第6話 宴会
結論から言うと、三人は団体戦で無事優勝した。
タイトルは『三つ巴』。見事、自分たちと海賊、そしてクラーケンの対立を迫力たっぷりに描き上げた作品は、伯爵が所有する美術展に展示されることとなった。
個人の部門でも参加していたバッグ・クロージャーは、『遠吠え』という作品を描いた。そちらでも優勝し、上々の結果となった。
「乾杯の音頭を取らせていただきます! レインと申します!」
「自己紹介はいいから早よしろ」
「うっす! じゃあ乾杯!!!」
「「「かんぱーい」」」
色々省いての乾杯。舎弟たちと出会った酒場で、皆思い思いに飲み食いする。勿論、そふかたち三人組は未成年のためお茶などを飲んでいる。リアルに影響はないが、率先して未成年飲酒を犯そうとする者はいなかった。
「お疲れ様~」
「ほんとありがとね~」
「いや、こっちも楽しめたから、別にいいよ」
「それで……この召喚陣どうする?」
「売ろうそうしようそれがいいよ」
即答だった。そして流れるような早口だった。
そう。番長の豪運がここでも発揮され、当然の権利と言わんばかりに召喚陣がドロップしていたのだ。
「こーはいに渡した方がいいんじゃ?」
「嫌だね、あいつの戦力を増やしたくない」
「そふかってこーはいのこと嫌いだよね」
「あんま表に出さないけどな」
嫌悪感を露わにし出したそふかに、二人は思わず苦笑する。部活を辞めるほどではないようだが、嫌いなものは嫌いらしい。

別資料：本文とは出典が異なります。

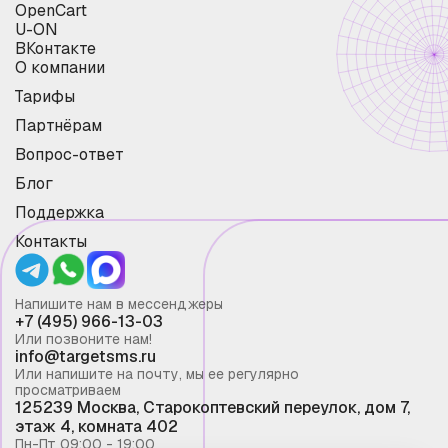
OpenCart
U-ON
ВКонтакте
О компании
Тарифы
Партнёрам
Вопрос-ответ
Блог
Поддержка
Контакты
Напишите нам в мессенджеры
+7 (495) 966-13-03
Или позвоните нам!
info@targetsms.ru
Или напишите на почту, мы ее регулярно
просматриваем
125239 Москва, Старокоптевский переулок, дом 7,
этаж 4, комната 402
Пн-Пт 09:00 - 19:00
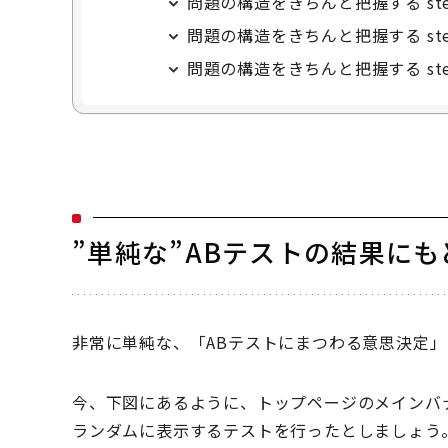
問題の構造をきちんと把握する ste
問題の構造をきちんと把握する st
問題の構造をきちんと把握する ste
”単純な”ABテストの結果に
非常に単純な、「ABテストにまつわる意思決定
今、下図にあるように、トップページのメインバ
ランダムに表示するテストを行ったとしましょう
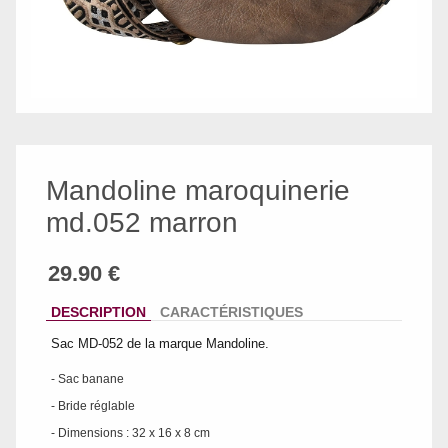
Mandoline maroquinerie
md.052 marron
DESCRIPTION
CARACTÉRISTIQUES
Sac MD-052 de la marque Mandoline.
- Sac banane
- Bride réglable
- Dimensions : 32 x 16 x 8 cm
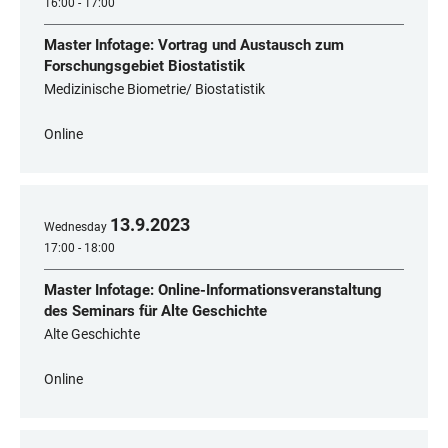
16:00 - 17:00
Master Infotage: Vortrag und Austausch zum
Forschungsgebiet Biostatistik
Medizinische Biometrie/ Biostatistik
Online
13
.
9
.
2023
Wednesday
17:00 - 18:00
Master Infotage: Online-Informationsveranstaltung
des Seminars für Alte Geschichte
Alte Geschichte
Online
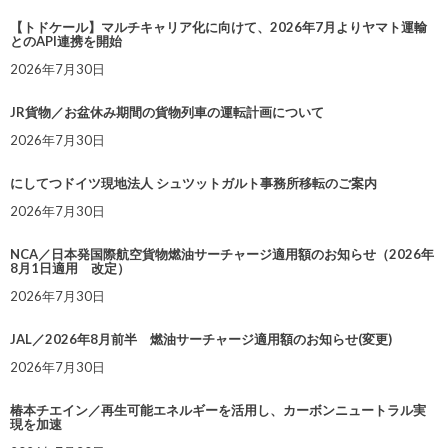
【トドケール】マルチキャリア化に向けて、2026年7月よりヤマト運輸
とのAPI連携を開始
2026年7月30日
JR貨物／お盆休み期間の貨物列車の運転計画について
2026年7月30日
にしてつドイツ現地法人 シュツットガルト事務所移転のご案内
2026年7月30日
NCA／日本発国際航空貨物燃油サーチャージ適用額のお知らせ（2026年
8月1日適用 改定）
2026年7月30日
JAL／2026年8月前半 燃油サーチャージ適用額のお知らせ(変更)
2026年7月30日
椿本チエイン／再生可能エネルギーを活用し、カーボンニュートラル実
現を加速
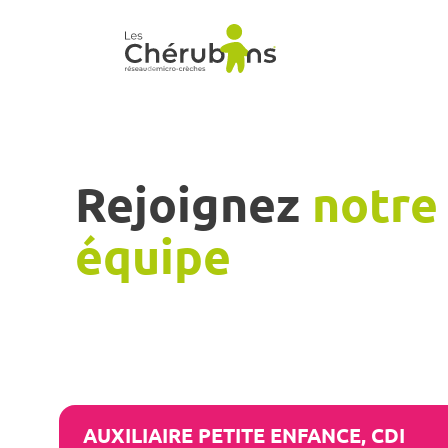
Rejoignez
notre
équipe
AUXILIAIRE PETITE ENFANCE, CDI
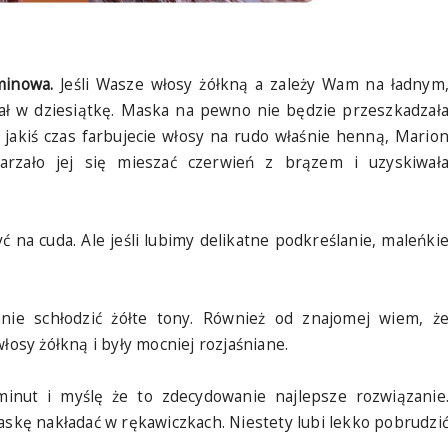
minowa.
Jeśli Wasze włosy żółkną a zależy Wam na ładnym
ał w dziesiątkę. Maska na pewno nie będzie przeszkadzał
a jakiś czas farbujecie włosy na rudo właśnie henną, Mario
rzało jej się mieszać czerwień z brązem i uzyskiwał
yć na cuda. Ale jeśli lubimy delikatne podkreślanie, maleńki
ie schłodzić żółte tony. Również od znajomej wiem, ż
łosy żółkną i były mocniej rozjaśniane.
nut i myślę że to zdecydowanie najlepsze rozwiązanie
askę nakładać w rękawiczkach. Niestety lubi lekko pobrudzi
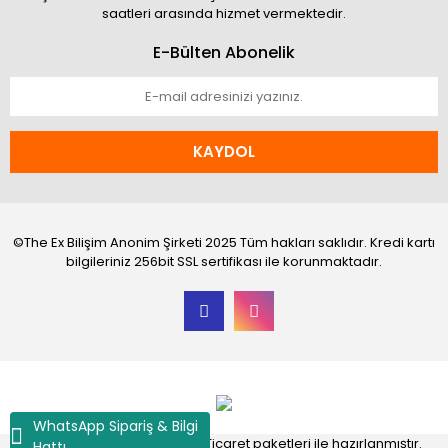
saatleri arasında hizmet vermektedir.
E-Bülten Abonelik
KAYDOL
©The Ex Bilişim Anonim Şirketi 2025 Tüm hakları saklıdır. Kredi kartı
bilgileriniz 256bit SSL sertifikası ile korunmaktadır.
WhatsApp Sipariş & Bilgi
®
IdeaSoft
|
E-ticaret
Akıllı E-Ticaret paketleri ile hazırlanmıştır.
Hattı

「まぁ……止めを刺したのは君らだし……まぁ……うん……ね?」
「めっちゃ葛藤してて笑った」
「ってか、恩を売るって感じでそふかが渡せばいいのでは?」
「天才か??? 採用」
「やったぜ」
そんなこんなで、召喚陣の扱いが決まり、なんだかんだで宴会を楽しんだ三人だった。
ちなみに、この宴会費用は舎弟持ちである。奢る気は一切なかった。